I love trees. It doesn't strike me as incongruous that a woodworker would love trees, although some of my non-woodworking, tree-loving friends have commented on it, and some of my woodworking associates are at times taken aback by my enthusiasm. You see, I don't just love trees in the abstract, as most woodworkers do. Who wouldn't love the very idea of huge plants that make a material like wood to hold their leaves up in the sunlight so they can photosynthesize: a material that we can use to make furniture, utensils, tools, paper, houses? Yes, that's wonderful.
But when I say “I love trees” I also mean individual trees, as individuals. Walking in the woods of northern Wisconsin yesterday I ran into a bunch of trees with great . . . personality is really all I can say. Some of these trees I have known and loved for years; others I encountered for the first time on yesterday's walk. So I tried making a few portraits. Click through to see some of yesterday's images.
Witch's broom. Who's riding it?
Where the Ice Age Trail will eventually cross an intermittent stream.
A pair of elusive shagbark maples enjoying some early spring sun.

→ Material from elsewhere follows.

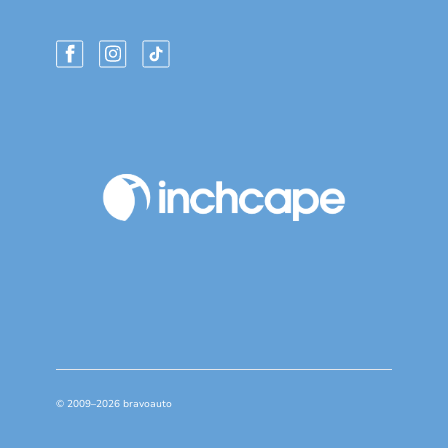
© 2009–2026 bravoauto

Heartbreaking - - a magnificent old tamarack recently died and the white flecks are some fungus erupting from the corpse.

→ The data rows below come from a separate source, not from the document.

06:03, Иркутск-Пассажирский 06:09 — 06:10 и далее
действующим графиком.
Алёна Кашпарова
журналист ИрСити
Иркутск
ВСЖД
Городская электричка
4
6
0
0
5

A white cedar watches over a group of young black ash as they encircle the last ice in the pothole where they live.
Speaking of young black ash!
Another youngster . . . actually don't let the youthful look fool you. Hemlocks can wait a long, long time in the shade for their chance to get some real sunshine. The white birch in the background may in fact be half the age of the hemlock, but it's in decline and won't be around many more years.
I've photographed this yellow birch before, with snow stuck in its bark.